### RECORD SET
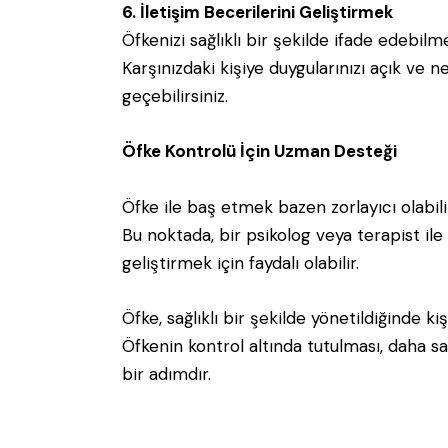
6. İletişim Becerilerini Geliştirmek
Öfkenizi sağlıklı bir şekilde ifade edebil
Karşınızdaki kişiye duygularınızı açık ve n
geçebilirsiniz.
Öfke Kontrolü İçin Uzman Desteği
Öfke ile baş etmek bazen zorlayıcı olabili
Bu noktada, bir psikolog veya terapist il
geliştirmek için faydalı olabilir.
Öfke, sağlıklı bir şekilde yönetildiğinde k
Öfkenin kontrol altında tutulması, daha sağlı
bir adımdır.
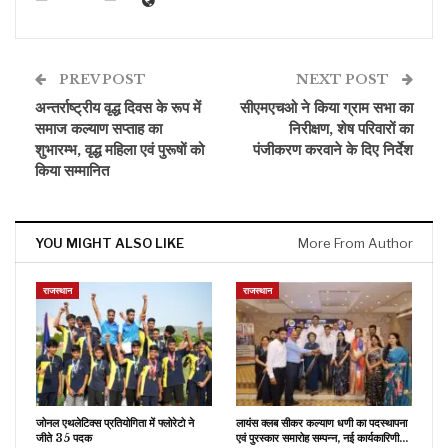
PREV POST
NEXT POST
अन्तर्राष्ट्रीय वृद्ध दिवस के रूप में
सीएमएचओ ने किया ग्राम सभा का
समाज कल्याण सप्ताह का
निरीक्षण, शेष परिवारों का
शुभारम्भ, वृद्ध महिला एवं पुरूषों को
पंजीकरण करवाने के दिए निर्देश
किया सम्मानित
YOU MIGHT ALSO LIKE
More From Author
राजस्थान
राजस्थान
जोनल एथलेटिक्स प्रतियोगिता में फ्लोरेटो ने
लायंस क्लब सीकर कल्याण धणी का पदस्थापना
जीते 35 पदक
एवं पुरस्कार समारोह सम्पन्न, नई कार्यकारिणी…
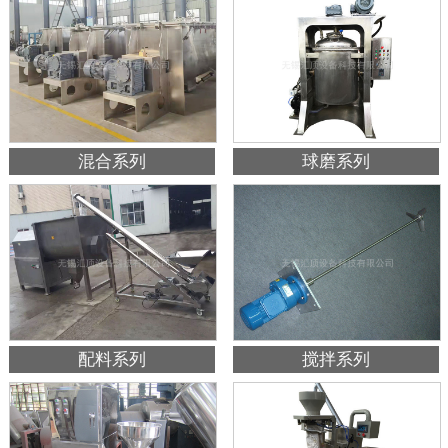
混合系列
球磨系列
配料系列
搅拌系列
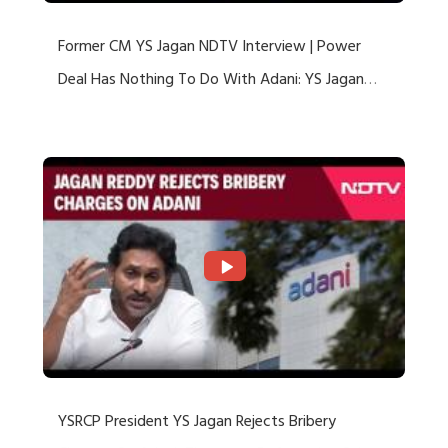
Former CM YS Jagan NDTV Interview | Power
Deal Has Nothing To Do With Adani: YS Jagan
Rejects US Charges
YSRCP President YS Jagan Rejects Bribery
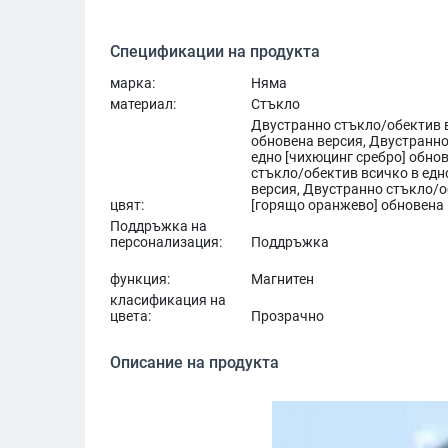
Спецификации на продукта
марка:
Няма
материал:
Стъкло
Двустранно стъкло/обектив в
обновена версия, Двустранно
едно [чихюцинг сребро] обно
стъкло/обектив всичко в едн
версия, Двустранно стъкло/о
цвят:
[горящо оранжево] обновена
Поддръжка на
персонализация:
Поддръжка
функция:
Магнитен
класификация на
цвета:
Прозрачно
Описание на продукта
######
» **REQUIRED ACTION**
Without the pictures, write out every entry exactly as it appears.

» **TASK RESULT**
6. İletişim Becerilerini Geliştirmek
Öfkenizi sağlıklı bir şekilde ifade edebil
Karşınızdaki kişiye duygularınızı açık ve n
geçebilirsiniz.
Öfke Kontrolü İçin Uzman Desteği
Öfke ile baş etmek bazen zorlayıcı olabili
Bu noktada, bir psikolog veya terapist il
geliştirmek için faydalı olabilir.
Öfke, sağlıklı bir şekilde yönetildiğinde k
Öfkenin kontrol altında tutulması, daha sağlı
bir adımdır.
PREV POST
NEXT POST
अन्तर्राष्ट्रीय वृद्ध दिवस के रूप में
सीएमएचओ ने किया ग्राम सभा का
समाज कल्याण सप्ताह का
निरीक्षण, शेष परिवारों का
शुभारम्भ, वृद्ध महिला एवं पुरूषों को
पंजीकरण करवाने के दिए निर्देश
किया सम्मानित
YOU MIGHT ALSO LIKE
More From Author
राजस्थान
राजस्थान
जोनल एथलेटिक्स प्रतियोगिता में फ्लोरेटो ने
लायंस क्लब सीकर कल्याण धणी का पदस्थापना
जीते 35 पदक
एवं पुरस्कार समारोह सम्पन्न, नई कार्यकारिणी…
混合系列
球磨系列
配料系列
搅拌系列
Former CM YS Jagan NDTV Interview | Power
Deal Has Nothing To Do With Adani: YS Jagan
Rejects US Charges
YSRCP President YS Jagan Rejects Bribery
Спецификации на продукта
марка:
Няма
материал:
Стъкло
Двустранно стъкло/обектив в
обновена версия, Двустранно
едно [чихюцинг сребро] обно
стъкло/обектив всичко в едн
версия, Двустранно стъкло/о
цвят:
[горящо оранжево] обновена
Поддръжка на
персонализация:
Поддръжка
функция:
Магнитен
класификация на
цвета:
Прозрачно
Описание на продукта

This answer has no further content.